Records shown:

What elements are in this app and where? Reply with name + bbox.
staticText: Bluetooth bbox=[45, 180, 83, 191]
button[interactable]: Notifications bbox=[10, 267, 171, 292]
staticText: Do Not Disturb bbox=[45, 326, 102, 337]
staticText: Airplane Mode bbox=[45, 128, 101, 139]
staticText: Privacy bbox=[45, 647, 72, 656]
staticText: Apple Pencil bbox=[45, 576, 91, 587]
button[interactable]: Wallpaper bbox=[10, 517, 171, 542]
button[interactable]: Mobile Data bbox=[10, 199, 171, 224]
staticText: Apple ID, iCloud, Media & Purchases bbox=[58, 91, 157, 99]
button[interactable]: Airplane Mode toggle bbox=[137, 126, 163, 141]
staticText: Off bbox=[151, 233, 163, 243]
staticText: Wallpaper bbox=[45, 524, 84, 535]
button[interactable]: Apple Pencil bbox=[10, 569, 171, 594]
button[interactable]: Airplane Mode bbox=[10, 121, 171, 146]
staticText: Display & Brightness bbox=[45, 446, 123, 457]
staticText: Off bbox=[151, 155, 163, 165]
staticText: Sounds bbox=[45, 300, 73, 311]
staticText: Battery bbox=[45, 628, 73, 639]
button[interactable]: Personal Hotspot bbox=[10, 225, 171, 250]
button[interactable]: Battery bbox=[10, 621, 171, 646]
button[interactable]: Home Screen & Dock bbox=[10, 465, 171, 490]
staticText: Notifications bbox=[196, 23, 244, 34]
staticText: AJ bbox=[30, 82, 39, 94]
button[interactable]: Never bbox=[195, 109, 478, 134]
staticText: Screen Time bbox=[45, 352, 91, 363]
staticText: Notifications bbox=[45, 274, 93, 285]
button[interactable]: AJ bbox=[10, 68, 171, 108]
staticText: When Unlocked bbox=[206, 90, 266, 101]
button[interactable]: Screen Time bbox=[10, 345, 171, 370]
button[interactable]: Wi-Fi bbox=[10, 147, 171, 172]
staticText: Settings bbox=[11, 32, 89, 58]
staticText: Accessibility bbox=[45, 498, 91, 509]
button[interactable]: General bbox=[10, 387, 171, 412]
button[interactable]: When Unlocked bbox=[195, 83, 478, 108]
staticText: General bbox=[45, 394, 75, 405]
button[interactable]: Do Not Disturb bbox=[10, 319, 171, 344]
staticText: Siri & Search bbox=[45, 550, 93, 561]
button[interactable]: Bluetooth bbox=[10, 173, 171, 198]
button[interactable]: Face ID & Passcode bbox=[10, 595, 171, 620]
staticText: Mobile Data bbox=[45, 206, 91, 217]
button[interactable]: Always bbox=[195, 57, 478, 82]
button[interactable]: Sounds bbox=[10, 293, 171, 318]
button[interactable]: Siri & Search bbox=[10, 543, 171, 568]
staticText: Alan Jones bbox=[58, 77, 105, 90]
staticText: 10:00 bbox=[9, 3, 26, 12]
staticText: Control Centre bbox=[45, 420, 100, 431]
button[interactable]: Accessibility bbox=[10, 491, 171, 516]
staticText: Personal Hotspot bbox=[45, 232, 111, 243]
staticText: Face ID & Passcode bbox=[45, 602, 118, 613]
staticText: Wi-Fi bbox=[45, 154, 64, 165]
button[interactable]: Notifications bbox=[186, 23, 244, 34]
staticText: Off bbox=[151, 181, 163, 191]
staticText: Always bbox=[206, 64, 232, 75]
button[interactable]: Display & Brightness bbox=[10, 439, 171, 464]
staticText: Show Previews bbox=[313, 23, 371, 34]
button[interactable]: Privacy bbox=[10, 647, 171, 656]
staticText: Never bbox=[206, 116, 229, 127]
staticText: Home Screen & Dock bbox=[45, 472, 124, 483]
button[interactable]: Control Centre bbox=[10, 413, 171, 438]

Exercise goal: Copy out the lines above that hold the string "Data".

Response to this task:
button[interactable]: Mobile Data bbox=[10, 199, 171, 224]
staticText: Mobile Data bbox=[45, 206, 91, 217]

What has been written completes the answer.